After these outbursts, Polito met with Fontana. What exactly was promised is a bit muddled, but Polito thought he might come back before ultimately getting fired. Polito insisted that his character not die by suicide if he indeed had to go, out of respect for both the character and the policeman upon which he was based. Upon the character's death by suicide, he once again took to the press to express his frustrations.

Polito later patched things up with Fontana and came back as Crosetti in Homicide: The Movie, during an afterlife scene.

Prue died because Doherty had too much backstage trouble

Charmed was one of the most popular shows on The WB in the late '90s. Shannen Doherty's performance as Prue Halliwell, the oldest of the three witch sisters at the center of the series, played a major role in that success. Doherty's chemistry with her on-screen sisters is still electric, and helped create one of the longest-lasting shows on TV. But behind the scenes, this chemistry was explosive, and sisterly harmony was thin on the ground. These issues led to Doherty's shocking early exit from the production.

Doherty was considered a high-profile "bad girl" of the '90s. She had a reputation for being difficult on set, and feuds between her and her co-stars were top-tier tabloid fodder. One such feud occurred on Charmed between her and Alyssa Milano, another major star of the decade, who played Phoebe Halliwell.
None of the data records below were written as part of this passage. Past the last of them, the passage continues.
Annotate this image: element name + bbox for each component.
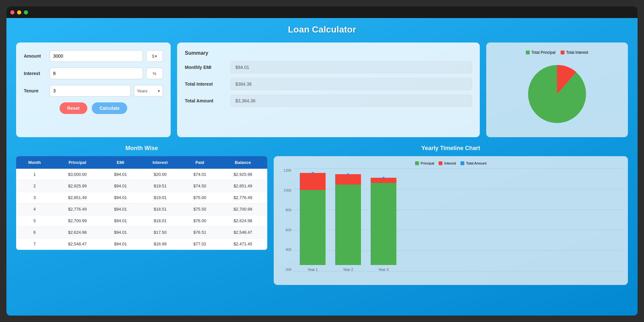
cell-6-2: $94.01 xyxy=(102,238,139,250)
cell-5-0: 6 xyxy=(16,227,53,238)
bar-chart-title: Yearly Timeline Chart xyxy=(274,145,628,152)
col-paid: Paid xyxy=(181,156,218,169)
currency-symbol: $ xyxy=(152,54,154,59)
title-bar xyxy=(6,6,638,18)
cell-4-2: $94.01 xyxy=(102,215,139,227)
interest-label: Interest xyxy=(24,71,46,76)
interest-color xyxy=(561,51,564,54)
reset-button[interactable]: Reset xyxy=(60,102,87,114)
summary-title: Summary xyxy=(185,50,472,56)
summary-card: Summary Monthly EMI $94.01 Total Interes… xyxy=(177,43,480,137)
table-row: 1$3,000.00$94.01$20.00$74.01$2,925.99 xyxy=(16,169,267,180)
bar-label-year1: Year 1 xyxy=(308,268,317,271)
table-section: Month Wise Month Principal EMI Interest … xyxy=(16,145,267,285)
cell-0-0: 1 xyxy=(16,169,53,180)
cell-1-3: $19.51 xyxy=(139,180,181,192)
bar-stacked-year3 xyxy=(371,178,396,265)
cell-0-5: $2,925.99 xyxy=(219,169,267,180)
cell-3-0: 4 xyxy=(16,204,53,215)
total-dot-year3 xyxy=(383,177,384,179)
cell-0-1: $3,000.00 xyxy=(53,169,102,180)
calculate-button[interactable]: Calculate xyxy=(92,102,127,114)
cell-3-2: $94.01 xyxy=(102,204,139,215)
cell-6-4: $77.02 xyxy=(181,238,218,250)
amount-input[interactable] xyxy=(50,50,143,62)
cell-6-0: 7 xyxy=(16,238,53,250)
principal-bar-year2 xyxy=(335,185,361,265)
cell-4-3: $18.01 xyxy=(139,215,181,227)
y-label-600: 600 xyxy=(286,228,291,232)
tenure-unit-selector[interactable]: Years ▾ xyxy=(134,85,163,97)
y-label-800: 800 xyxy=(286,208,291,212)
y-label-1200: 1200 xyxy=(284,168,291,172)
bar-label-year2: Year 2 xyxy=(343,268,353,271)
table-row: 4$2,776.49$94.01$18.51$75.50$2,700.99 xyxy=(16,204,267,215)
pie-legend-interest: Total Interest xyxy=(561,50,588,55)
cell-5-1: $2,624.98 xyxy=(53,227,102,238)
cell-5-3: $17.50 xyxy=(139,227,181,238)
col-interest: Interest xyxy=(139,156,181,169)
bar-group-year1: Year 1 xyxy=(300,173,326,271)
app-window: Loan Calculator Amount $ ▾ Interest % xyxy=(6,6,638,316)
maximize-button[interactable] xyxy=(24,10,28,14)
table-header-row: Month Principal EMI Interest Paid Balanc… xyxy=(16,156,267,169)
cell-2-0: 3 xyxy=(16,192,53,204)
close-button[interactable] xyxy=(10,10,14,14)
cell-3-3: $18.51 xyxy=(139,204,181,215)
bar-legend-total: Total Amount xyxy=(460,161,487,165)
percent-symbol: % xyxy=(153,71,156,76)
minimize-button[interactable] xyxy=(17,10,21,14)
cell-2-1: $2,851.49 xyxy=(53,192,102,204)
total-interest-row: Total Interest $384.36 xyxy=(185,78,472,90)
bar-principal-label: Principal xyxy=(421,161,434,165)
grid-line-1 xyxy=(293,168,623,169)
cell-0-3: $20.00 xyxy=(139,169,181,180)
bars-container: Year 1 Year 2 xyxy=(293,168,623,271)
cell-1-4: $74.50 xyxy=(181,180,218,192)
cell-4-5: $2,624.98 xyxy=(219,215,267,227)
cell-2-4: $75.00 xyxy=(181,192,218,204)
cell-5-5: $2,548.47 xyxy=(219,227,267,238)
col-principal: Principal xyxy=(53,156,102,169)
cell-6-5: $2,471.45 xyxy=(219,238,267,250)
total-dot-year2 xyxy=(347,173,349,175)
tenure-input[interactable] xyxy=(50,85,131,97)
currency-selector[interactable]: $ ▾ xyxy=(146,50,163,62)
interest-input[interactable] xyxy=(50,68,143,79)
monthly-emi-row: Monthly EMI $94.01 xyxy=(185,61,472,73)
monthly-emi-value: $94.01 xyxy=(231,61,472,73)
interest-bar-year1 xyxy=(300,173,326,190)
cell-1-1: $2,925.99 xyxy=(53,180,102,192)
button-row: Reset Calculate xyxy=(24,102,163,114)
total-amount-value: $3,384.36 xyxy=(231,95,472,107)
month-wise-table-wrapper[interactable]: Month Principal EMI Interest Paid Balanc… xyxy=(16,156,267,250)
top-row: Amount $ ▾ Interest % Tenure xyxy=(16,43,628,137)
table-body: 1$3,000.00$94.01$20.00$74.01$2,925.992$2… xyxy=(16,169,267,250)
month-wise-table: Month Principal EMI Interest Paid Balanc… xyxy=(16,156,267,250)
table-row: 3$2,851.49$94.01$19.01$75.00$2,776.49 xyxy=(16,192,267,204)
cell-2-2: $94.01 xyxy=(102,192,139,204)
bar-interest-dot xyxy=(439,161,442,165)
interest-suffix: % xyxy=(146,68,163,79)
pie-chart-card: Total Principal Total Interest xyxy=(486,43,628,137)
cell-5-2: $94.01 xyxy=(102,227,139,238)
app-title: Loan Calculator xyxy=(16,24,628,35)
cell-2-5: $2,776.49 xyxy=(219,192,267,204)
bottom-row: Month Wise Month Principal EMI Interest … xyxy=(16,145,628,285)
bar-total-dot xyxy=(460,161,464,165)
bar-chart-section: Yearly Timeline Chart Principal Interest xyxy=(274,145,628,285)
y-label-1000: 1000 xyxy=(284,188,291,192)
main-content: Loan Calculator Amount $ ▾ Interest % xyxy=(6,18,638,291)
input-card: Amount $ ▾ Interest % Tenure xyxy=(16,43,171,137)
interest-row: Interest % xyxy=(24,68,163,79)
bar-group-year2: Year 2 xyxy=(335,174,361,271)
pie-legend-principal: Total Principal xyxy=(526,50,555,55)
bar-interest-label: Interest xyxy=(444,161,456,165)
y-label-400: 400 xyxy=(286,248,291,251)
bar-chart-area: 1200 1000 800 600 400 200 xyxy=(279,168,623,271)
amount-row: Amount $ ▾ xyxy=(24,50,163,62)
bar-total-label: Total Amount xyxy=(466,161,487,165)
total-amount-row: Total Amount $3,384.36 xyxy=(185,95,472,107)
cell-5-4: $76.51 xyxy=(181,227,218,238)
cell-3-1: $2,776.49 xyxy=(53,204,102,215)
The exact nature of their issues has never been made public, but contemporaneous gossip columns suggested Milano demanded Doherty be fired. Years later, Milano said there were some "rough days on set," but also skirted around any more concrete statements. Happily, the two actresses seemed to have patched things up in recent years.

Whatever the nature of the conflict, it was enough for Doherty to jump ship. Prue was killed off in the final episode of season three, in an episode directed by Doherty herself. She was replaced on Charmed by Paige Matthews, a half-sister played by Rose McGowan.